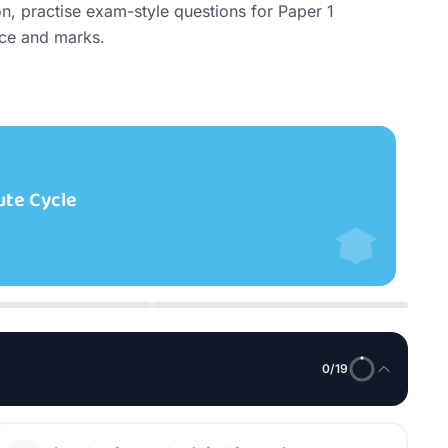
 practise exam-style questions for Paper 1 
nce and marks.
Le
cture)
The
Syst
0
/
19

- _Assignment_
Pictures aside, retype all of the entries word for word.

- _Finished task_
 practise exam-style questions for Paper 1 
nce and marks.
Le
cture)
The
Syst
0
/
19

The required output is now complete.